During Environmenstrual Week, we took the campaign to Westminster, hosting an event at the House of Lords with scientists, medics, activists and parliamentarians. And in November, Wen delivered our #ToxicFreePeriods petition with almost 80,000 signatures to Downing Street and DEFRA – demanding full ingredient disclosure and regulation of all period products. The message from the public was unmistakable: people want transparency, accountability and safe period products.
The Toxic Free Periods petition – taken to DEFRA and Downing Street and the House of Lords event
Green Baby Day, Coalitions and Protecting Future Generations
In June, Wen marked Green Baby Day, raising awareness of toxic chemicals in toys and supporting families to make safer choices. Through a national campaign, resources and a free webinar, we helped parents and carers navigate the confusing landscape of toxic chemicals in everyday items – and called for systemic change to protect all children.
We also initiated the Green Baby Coalition, building a united front for better chemical regulation, healthier environments and justice for future generations.
Building Knowledge and Community Leadership
Wen continued training Environmenstrual Ambassadors in London and Manchester, equipping volunteers to deliver workshops and community outreach on menstrual health, sustainability and chemical safety.
Our participatory research project Food Lives, with the University of Sussex, continued its work documenting how people experience food and food systems. Through food diaries, shop-alongs, conversations and storytelling, the project revealed truths too often missing from policy debates. In 2025, the research was shared at conferences across the UK and beyond – helping shift how policymakers understand community food realities.

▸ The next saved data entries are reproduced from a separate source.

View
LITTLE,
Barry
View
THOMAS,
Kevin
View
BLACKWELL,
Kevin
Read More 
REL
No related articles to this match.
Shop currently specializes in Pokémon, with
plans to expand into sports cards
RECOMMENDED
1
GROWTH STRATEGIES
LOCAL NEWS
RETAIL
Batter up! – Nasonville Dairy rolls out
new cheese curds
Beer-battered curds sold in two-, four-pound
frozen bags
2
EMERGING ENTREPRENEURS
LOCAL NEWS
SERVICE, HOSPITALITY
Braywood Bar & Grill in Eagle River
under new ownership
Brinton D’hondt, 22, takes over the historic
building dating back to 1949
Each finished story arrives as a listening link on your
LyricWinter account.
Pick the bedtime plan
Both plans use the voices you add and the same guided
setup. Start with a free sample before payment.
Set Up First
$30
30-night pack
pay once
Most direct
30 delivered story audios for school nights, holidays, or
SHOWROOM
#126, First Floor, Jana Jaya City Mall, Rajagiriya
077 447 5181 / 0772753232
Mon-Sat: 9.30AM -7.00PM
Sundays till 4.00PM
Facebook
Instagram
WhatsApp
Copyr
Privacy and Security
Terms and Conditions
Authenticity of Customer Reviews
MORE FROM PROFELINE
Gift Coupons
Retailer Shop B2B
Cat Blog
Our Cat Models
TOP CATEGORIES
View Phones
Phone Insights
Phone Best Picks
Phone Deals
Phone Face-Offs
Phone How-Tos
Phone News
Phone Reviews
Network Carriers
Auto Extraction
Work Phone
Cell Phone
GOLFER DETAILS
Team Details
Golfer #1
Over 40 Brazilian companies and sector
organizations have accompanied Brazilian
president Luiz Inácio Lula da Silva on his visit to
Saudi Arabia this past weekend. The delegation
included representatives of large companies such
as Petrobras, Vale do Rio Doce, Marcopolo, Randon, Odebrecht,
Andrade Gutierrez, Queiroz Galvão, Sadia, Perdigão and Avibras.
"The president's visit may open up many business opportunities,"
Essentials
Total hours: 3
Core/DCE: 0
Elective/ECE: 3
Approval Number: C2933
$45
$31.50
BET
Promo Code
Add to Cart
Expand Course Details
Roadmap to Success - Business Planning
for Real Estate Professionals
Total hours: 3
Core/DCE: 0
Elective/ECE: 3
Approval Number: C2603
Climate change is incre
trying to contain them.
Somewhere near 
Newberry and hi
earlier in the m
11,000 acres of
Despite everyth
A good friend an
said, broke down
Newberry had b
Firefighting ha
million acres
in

Honouring Wen’s Feminist Environmental Changemakers
This year, Wen celebrated our contributions to environmentalism when both Helen Lynn (Senior Consultant and Research Fellow at Wen) and Zarina Ahmad (Co-Director of Wen) were recorded as part of the British Library’s Oral History of the Environmental Movement.
Led by Royal Holloway, University of London, the project is creating a new national archive of 100 life-history interviews with environmentalists from across the UK, preserved within the British Library Sound Archive.
Their inclusion ensures that intersectional feminist environmental leadership — so often under-recognised — is formally recorded in the historical record. It honours decades of activism, research and community organising, and makes space for future generations to hear directly from women who have helped shape the UK’s environmental justice movement.
Looking Ahead
If 2025 taught us anything, it’s this: when women and racialised and marginalised communities lead, change becomes not only possible – but unstoppable.
From community gardens to Parliament, from neighbourhood kitchens to national coalitions, this year has shown what we can build when we act with care, courage and solidarity.
As we step into 2026, we carry forward the strength of every grower, campaigner, mother, survivor, volunteer, sister and neighbour who made this year what it was.
We invite you to join us in 2026 as we continue building a safer, fairer and more sustainable world – together.